Cro-Magnon
The Cro-Magnons, the first modern humans to settle in Europe, are best known for their magnificent cave art, which has obsessed generations of scholars. But this is only part of a complex, fascinating story.

Cro-Magnon traces the ancestry of the first modern Europeans back to tropical Africa, then dissects their complex relationship with the indigenous Neanderthals, whose ancestry goes back more than 150,000 years. This is a story set against a backdrop of dramatic climate change during the late Ice Age, followed by rapid global warming after 15,000 years ago. The narrative covers the first human settlement of Europe and the appearance of the Neanderthals, the catastrophic volcanic eruption that nearly wiped out the earliest modern Africans 73,000 years ago, and the rapid move out of Africa after 60,000 years ago that brought remote ancestors of the Cro-Magnons to the Near East and then to the threshold of Europe itself.
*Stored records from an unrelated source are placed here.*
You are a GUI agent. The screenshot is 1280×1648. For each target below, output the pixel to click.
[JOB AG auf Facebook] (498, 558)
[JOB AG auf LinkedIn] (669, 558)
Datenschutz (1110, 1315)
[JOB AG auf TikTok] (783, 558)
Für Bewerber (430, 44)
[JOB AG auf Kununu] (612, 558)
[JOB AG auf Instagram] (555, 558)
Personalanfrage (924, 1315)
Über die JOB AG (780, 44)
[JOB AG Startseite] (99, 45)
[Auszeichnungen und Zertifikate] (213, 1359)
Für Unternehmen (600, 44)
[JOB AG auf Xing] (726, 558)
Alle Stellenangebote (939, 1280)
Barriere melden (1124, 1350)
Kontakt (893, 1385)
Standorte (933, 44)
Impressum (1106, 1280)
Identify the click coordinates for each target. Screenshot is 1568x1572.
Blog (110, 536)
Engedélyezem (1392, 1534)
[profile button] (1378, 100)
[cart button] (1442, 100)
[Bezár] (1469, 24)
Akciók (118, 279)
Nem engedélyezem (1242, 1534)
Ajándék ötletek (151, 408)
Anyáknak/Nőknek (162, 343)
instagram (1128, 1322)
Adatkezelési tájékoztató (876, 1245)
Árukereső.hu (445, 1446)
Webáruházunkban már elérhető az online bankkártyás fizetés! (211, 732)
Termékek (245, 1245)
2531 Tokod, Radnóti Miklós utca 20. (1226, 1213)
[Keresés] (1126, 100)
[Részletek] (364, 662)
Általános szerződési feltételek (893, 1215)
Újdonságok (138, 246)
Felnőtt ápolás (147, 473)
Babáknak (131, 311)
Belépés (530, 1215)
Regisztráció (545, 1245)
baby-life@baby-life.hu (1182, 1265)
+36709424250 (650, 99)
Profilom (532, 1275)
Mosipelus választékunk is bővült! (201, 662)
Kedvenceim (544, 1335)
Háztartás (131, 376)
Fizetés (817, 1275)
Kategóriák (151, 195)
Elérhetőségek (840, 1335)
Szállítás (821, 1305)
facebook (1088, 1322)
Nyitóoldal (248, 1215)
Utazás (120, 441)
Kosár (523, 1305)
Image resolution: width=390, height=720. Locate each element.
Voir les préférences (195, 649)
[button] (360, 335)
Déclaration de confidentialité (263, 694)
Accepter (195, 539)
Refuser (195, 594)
Cutting edge science reveals the details of first settlement and enables us to paint a portrait of Cro-Magnons as dynamic, ingenious people, who survived the harshest millennia of the late Ice Age, then thrived in the rapidly warming temperatures of natural global warming after 15,000 years ago. This is a story of ingenuity and opportunism, of people with an intimate, powerful relationship with the supernatural world around them, the distant ancestors of many Europeans today. It is, above all, a story of ingenious adjustment to climate change at a critical time in human history.